# Naive Bayes

Tutorial for the Naive Bayes classifier using scikit-learn. This example uses Pyktok data to classify TikTok videos as ads or non-ads.

Code based on tutorial from StackAbuse: https://stackabuse.com/the-naive-bayes-algorithm-in-python-with-scikit-learn/  

### 1. Preparing our data for the model

In [1]:
import pandas as pd
pd.set_option('display.max_colwidth', None)

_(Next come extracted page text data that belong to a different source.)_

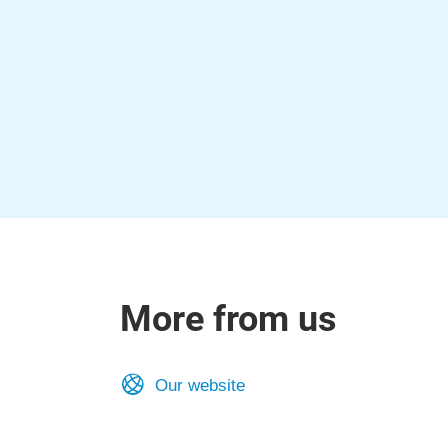
More from us
Our website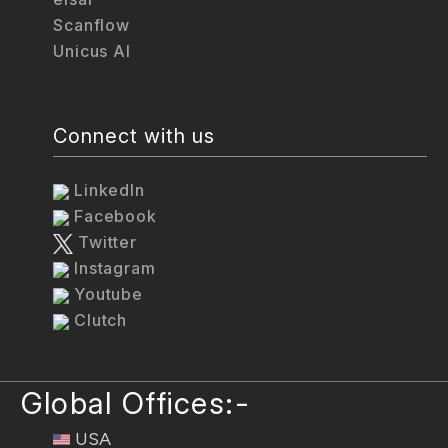
Scanflow
Unicus AI
Connect with us
LinkedIn
Facebook
Twitter
Instagram
Youtube
Clutch
Global Offices:-
USA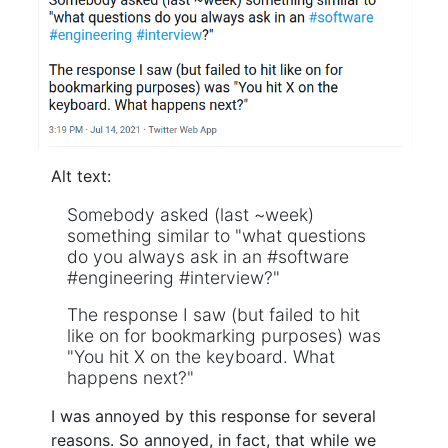
Alt text:
Somebody asked (last ~week)
something similar to "what questions
do you always ask in an #software
#engineering #interview?"
The response I saw (but failed to hit
like on for bookmarking purposes) was
"You hit X on the keyboard. What
happens next?"
I was annoyed by this response for several
reasons. So annoyed, in fact, that while we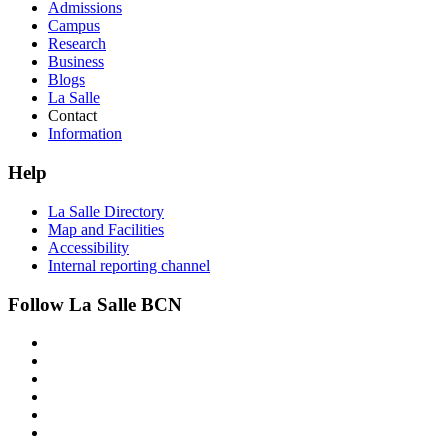
Admissions
Campus
Research
Business
Blogs
La Salle
Contact
Information
Help
La Salle Directory
Map and Facilities
Accessibility
Internal reporting channel
Follow La Salle BCN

Pyarrow will become a required dependency of pandas in the next major release of pandas (pandas 3.0),
(to allow more performant data types, such as the Arrow string type, and better interoperability with other libraries)
but was not found to be installed on your system.
If this would cause problems for you,
please provide us feedback at https://github.com/pandas-dev/pandas/issues/54466
        
  import pandas as pd


In [3]:
df = pd.read_csv('pyktok_ad_data.csv',
                   usecols=['video_id', 'suggested_words', 'video_description', 'video_is_ad'])

#### Preprocessing the data

In [9]:
df['video_is_ad'] = df.video_is_ad.map({False: 0, True: 1})

#merge the suggested_words and video_description columns
df['description'] = df['suggested_words'].combine_first(df['video_description'])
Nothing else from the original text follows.